TASK TO CARRY OUT → Your task is to repeat the lines below exactly, excluding any pictures they contain.

Saved data entries:
- - - -
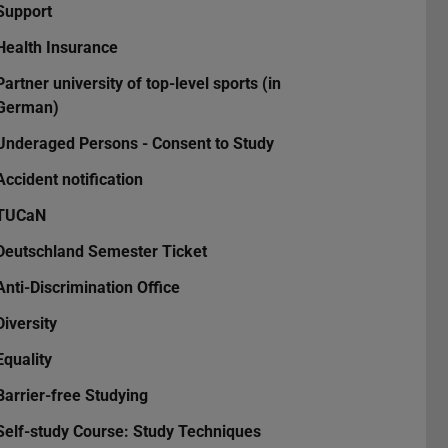
Support
Health Insurance
Partner university of top-level sports (in
German)
Underaged Persons - Consent to Study
Accident notification
TUCaN
Deutschland Semester Ticket
Anti-Discrimination Office
Diversity
Equality
Barrier-free Studying
Self-study Course: Study Techniques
- - - -
SOLUTION →
Support
Health Insurance
Partner university of top-level sports (in
German)
Underaged Persons - Consent to Study
Accident notification
TUCaN
Deutschland Semester Ticket
Anti-Discrimination Office
Diversity
Equality
Barrier-free Studying
Self-study Course: Study Techniques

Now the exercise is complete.